_Brief_:
Show all lines of the listing that hold the word "avez".

_Data for this exercise_:
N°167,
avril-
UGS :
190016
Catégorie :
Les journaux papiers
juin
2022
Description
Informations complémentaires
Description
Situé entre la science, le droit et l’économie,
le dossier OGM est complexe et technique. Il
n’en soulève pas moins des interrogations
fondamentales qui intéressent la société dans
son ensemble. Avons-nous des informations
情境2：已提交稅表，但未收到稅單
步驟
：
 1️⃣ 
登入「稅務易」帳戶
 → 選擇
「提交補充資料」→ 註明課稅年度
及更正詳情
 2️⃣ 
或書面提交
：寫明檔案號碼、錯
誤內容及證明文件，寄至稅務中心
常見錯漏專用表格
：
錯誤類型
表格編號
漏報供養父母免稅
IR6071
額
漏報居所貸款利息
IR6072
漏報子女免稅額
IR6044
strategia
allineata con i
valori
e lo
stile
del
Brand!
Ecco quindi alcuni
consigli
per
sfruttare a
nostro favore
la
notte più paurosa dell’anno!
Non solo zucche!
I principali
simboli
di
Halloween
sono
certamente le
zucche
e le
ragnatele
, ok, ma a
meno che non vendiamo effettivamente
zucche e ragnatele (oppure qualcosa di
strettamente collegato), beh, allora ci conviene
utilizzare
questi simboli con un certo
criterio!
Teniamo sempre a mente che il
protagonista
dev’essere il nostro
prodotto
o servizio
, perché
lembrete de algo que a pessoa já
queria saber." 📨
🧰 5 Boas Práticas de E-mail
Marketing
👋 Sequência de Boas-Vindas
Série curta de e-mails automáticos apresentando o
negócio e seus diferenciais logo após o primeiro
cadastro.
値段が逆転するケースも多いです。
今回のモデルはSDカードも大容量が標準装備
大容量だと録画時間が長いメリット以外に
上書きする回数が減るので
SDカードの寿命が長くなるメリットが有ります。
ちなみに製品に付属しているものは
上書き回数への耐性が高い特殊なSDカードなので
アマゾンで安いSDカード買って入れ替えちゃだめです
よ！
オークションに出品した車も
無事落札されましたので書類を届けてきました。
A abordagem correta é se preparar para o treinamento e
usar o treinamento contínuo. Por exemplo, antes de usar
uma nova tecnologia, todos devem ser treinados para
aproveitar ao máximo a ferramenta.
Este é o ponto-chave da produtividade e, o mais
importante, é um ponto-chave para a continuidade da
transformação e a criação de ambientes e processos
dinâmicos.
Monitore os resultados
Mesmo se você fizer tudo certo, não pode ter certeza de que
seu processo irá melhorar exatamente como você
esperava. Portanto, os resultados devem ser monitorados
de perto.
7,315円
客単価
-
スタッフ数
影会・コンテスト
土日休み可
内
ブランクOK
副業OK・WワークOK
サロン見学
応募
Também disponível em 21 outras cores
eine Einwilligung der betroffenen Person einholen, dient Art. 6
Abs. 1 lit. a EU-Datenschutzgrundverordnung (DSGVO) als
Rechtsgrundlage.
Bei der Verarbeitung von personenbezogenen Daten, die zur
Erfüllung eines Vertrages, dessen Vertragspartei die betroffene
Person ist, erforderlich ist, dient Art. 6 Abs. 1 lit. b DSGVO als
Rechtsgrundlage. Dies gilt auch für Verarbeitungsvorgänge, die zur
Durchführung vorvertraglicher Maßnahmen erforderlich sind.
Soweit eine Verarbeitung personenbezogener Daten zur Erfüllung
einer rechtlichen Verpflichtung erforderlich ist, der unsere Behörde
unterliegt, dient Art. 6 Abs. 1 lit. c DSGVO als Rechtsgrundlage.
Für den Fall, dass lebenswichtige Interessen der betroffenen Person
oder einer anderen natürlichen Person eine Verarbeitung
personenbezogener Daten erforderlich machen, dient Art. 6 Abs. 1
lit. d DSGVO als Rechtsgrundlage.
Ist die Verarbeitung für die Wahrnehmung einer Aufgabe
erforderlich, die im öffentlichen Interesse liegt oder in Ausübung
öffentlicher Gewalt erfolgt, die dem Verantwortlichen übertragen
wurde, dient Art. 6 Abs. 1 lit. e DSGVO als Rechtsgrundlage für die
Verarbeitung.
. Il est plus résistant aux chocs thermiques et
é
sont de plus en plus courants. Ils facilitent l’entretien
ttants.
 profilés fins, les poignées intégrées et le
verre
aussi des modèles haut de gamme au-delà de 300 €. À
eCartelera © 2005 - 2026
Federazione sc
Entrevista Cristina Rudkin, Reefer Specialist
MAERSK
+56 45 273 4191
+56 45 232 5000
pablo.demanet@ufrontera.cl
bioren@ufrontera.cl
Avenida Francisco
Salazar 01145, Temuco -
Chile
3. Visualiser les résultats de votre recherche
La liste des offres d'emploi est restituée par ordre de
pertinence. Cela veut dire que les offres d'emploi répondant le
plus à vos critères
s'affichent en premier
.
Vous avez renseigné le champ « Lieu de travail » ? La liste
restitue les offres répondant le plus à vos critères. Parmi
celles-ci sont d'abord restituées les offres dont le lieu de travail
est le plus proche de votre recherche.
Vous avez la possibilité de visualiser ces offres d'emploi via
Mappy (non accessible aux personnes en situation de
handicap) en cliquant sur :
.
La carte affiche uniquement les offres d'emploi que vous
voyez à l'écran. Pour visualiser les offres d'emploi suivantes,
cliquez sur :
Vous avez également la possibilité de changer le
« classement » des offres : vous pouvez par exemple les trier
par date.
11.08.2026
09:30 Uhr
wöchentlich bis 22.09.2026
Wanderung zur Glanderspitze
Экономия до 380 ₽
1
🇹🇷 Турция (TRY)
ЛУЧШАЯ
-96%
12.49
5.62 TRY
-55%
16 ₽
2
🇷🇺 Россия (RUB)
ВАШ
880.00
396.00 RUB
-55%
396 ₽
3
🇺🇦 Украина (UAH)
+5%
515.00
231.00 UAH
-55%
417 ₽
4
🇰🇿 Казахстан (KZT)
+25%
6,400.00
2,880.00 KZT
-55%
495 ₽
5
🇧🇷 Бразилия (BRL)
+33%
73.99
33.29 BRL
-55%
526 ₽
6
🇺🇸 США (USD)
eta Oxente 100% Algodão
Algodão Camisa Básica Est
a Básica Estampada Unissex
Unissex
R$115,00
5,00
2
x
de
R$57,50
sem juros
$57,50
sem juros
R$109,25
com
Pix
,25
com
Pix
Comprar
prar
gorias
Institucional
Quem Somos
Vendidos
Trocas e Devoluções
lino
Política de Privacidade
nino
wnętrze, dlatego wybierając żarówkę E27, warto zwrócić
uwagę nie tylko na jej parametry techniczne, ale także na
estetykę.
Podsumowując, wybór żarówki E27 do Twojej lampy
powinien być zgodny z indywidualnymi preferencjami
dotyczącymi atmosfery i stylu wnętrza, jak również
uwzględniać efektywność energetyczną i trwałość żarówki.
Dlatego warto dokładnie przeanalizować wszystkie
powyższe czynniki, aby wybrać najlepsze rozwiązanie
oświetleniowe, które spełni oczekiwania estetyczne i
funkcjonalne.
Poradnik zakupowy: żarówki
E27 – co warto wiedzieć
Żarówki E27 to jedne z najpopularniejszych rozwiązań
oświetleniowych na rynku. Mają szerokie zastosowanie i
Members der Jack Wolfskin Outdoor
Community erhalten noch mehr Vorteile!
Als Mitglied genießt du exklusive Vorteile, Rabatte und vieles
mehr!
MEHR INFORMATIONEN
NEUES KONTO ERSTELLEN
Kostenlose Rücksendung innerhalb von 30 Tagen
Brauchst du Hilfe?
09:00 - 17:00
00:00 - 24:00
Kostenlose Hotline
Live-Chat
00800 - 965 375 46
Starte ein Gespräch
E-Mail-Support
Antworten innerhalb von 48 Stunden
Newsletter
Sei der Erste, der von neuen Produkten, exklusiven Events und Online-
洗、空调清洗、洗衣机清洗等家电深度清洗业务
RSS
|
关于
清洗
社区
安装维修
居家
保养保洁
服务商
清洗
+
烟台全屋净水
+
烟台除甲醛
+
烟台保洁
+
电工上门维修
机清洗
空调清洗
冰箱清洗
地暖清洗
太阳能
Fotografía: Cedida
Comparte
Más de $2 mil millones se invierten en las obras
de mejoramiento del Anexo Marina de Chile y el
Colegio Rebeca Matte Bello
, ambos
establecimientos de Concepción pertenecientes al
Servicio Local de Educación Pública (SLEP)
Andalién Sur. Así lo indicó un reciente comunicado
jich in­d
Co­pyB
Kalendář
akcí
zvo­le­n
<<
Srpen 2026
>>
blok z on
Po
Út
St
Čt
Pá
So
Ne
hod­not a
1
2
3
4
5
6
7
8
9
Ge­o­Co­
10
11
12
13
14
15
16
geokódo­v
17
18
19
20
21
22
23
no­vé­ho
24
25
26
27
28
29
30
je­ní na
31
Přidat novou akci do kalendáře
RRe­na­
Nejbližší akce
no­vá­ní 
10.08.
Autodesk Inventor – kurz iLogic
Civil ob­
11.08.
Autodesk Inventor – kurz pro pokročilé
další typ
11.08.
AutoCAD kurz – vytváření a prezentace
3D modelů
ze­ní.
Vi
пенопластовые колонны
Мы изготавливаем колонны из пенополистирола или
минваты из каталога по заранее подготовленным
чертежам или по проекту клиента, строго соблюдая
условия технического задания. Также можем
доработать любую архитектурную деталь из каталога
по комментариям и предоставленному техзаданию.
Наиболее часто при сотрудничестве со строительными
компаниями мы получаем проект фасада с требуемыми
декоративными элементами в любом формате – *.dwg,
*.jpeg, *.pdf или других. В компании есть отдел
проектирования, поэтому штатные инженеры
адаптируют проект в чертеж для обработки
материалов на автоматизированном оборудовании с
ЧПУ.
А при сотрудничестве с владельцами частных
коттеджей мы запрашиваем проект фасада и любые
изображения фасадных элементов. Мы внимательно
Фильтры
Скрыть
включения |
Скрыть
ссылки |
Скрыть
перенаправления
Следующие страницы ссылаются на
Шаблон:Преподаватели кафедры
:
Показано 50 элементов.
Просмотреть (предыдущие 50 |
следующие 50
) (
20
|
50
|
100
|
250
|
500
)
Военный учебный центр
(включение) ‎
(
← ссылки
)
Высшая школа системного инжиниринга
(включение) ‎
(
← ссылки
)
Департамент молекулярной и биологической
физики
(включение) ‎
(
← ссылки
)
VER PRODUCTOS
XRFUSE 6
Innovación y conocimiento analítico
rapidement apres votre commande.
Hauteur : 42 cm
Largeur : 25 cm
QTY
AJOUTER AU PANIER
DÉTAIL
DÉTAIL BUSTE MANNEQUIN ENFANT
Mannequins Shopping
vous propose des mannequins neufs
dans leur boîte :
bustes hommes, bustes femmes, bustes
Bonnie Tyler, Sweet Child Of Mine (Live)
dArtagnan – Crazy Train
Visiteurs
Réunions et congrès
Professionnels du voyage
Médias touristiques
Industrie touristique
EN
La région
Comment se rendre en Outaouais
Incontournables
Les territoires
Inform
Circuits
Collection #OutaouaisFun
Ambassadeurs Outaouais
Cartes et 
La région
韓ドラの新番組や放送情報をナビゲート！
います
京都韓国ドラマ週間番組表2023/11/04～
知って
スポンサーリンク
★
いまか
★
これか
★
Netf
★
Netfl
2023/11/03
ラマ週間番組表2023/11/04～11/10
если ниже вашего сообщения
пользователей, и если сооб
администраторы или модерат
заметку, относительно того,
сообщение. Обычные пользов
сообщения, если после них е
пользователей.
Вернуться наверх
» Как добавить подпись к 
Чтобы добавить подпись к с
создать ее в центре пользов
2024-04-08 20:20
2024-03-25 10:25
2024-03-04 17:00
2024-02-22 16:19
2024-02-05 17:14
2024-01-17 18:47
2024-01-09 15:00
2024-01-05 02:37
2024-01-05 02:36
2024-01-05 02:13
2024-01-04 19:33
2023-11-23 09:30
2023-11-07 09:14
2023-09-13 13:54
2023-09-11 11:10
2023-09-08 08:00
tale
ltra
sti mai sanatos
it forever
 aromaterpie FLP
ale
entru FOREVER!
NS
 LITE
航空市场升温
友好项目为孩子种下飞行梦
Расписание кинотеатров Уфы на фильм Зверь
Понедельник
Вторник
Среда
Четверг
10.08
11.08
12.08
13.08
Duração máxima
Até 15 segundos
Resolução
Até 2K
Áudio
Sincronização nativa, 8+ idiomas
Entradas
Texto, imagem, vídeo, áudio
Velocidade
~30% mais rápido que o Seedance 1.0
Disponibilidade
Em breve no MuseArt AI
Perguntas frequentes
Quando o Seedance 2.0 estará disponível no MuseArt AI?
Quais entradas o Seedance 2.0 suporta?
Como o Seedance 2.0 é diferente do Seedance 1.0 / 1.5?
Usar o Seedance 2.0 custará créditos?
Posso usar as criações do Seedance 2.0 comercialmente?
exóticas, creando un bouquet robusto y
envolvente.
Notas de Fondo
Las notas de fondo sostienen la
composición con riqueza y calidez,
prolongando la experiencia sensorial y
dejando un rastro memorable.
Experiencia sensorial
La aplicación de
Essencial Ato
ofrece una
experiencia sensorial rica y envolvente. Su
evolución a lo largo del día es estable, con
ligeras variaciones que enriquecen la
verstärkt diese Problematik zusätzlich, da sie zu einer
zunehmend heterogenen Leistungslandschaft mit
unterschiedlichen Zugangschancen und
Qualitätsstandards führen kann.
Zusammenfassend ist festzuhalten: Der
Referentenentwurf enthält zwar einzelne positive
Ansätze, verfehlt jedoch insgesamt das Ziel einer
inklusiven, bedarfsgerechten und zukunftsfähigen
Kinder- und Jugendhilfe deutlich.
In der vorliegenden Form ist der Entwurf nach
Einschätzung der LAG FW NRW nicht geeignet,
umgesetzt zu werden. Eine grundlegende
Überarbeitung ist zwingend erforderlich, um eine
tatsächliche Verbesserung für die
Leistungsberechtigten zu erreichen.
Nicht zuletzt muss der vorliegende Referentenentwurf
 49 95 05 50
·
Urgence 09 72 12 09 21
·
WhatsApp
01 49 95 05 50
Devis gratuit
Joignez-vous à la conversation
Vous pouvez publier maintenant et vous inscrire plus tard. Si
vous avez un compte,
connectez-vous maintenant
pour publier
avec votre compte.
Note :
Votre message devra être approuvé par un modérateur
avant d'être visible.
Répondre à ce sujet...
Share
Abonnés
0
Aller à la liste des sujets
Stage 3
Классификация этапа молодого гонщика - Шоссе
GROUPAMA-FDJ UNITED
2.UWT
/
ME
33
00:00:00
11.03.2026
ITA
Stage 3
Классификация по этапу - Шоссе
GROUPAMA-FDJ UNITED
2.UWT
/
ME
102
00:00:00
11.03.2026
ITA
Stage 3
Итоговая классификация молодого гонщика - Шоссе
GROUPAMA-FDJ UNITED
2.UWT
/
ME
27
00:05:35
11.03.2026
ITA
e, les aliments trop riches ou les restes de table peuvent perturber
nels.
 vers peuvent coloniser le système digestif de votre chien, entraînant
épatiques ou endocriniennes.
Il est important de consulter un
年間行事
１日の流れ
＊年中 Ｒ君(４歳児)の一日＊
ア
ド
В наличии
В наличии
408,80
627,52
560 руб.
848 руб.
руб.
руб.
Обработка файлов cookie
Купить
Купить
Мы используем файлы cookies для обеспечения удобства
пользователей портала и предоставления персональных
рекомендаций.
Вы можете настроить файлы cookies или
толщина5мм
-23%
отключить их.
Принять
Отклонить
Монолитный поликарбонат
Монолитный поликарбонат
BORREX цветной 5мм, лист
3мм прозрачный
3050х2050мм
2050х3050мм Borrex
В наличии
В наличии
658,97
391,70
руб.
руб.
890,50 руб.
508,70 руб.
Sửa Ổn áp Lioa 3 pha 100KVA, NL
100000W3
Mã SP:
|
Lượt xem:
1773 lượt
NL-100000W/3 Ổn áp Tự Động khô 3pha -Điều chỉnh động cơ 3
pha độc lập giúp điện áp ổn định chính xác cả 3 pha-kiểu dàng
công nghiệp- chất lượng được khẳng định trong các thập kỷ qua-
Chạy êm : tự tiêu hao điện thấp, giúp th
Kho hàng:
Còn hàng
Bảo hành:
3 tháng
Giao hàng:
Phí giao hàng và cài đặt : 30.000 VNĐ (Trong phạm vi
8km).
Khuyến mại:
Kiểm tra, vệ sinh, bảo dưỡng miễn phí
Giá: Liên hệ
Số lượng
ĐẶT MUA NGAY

_Written answer_:
Vous avez renseigné le champ « Lieu de travail » ? La liste
Vous avez la possibilité de visualiser ces offres d'emploi via
Vous avez également la possibilité de changer le
vous avez un compte,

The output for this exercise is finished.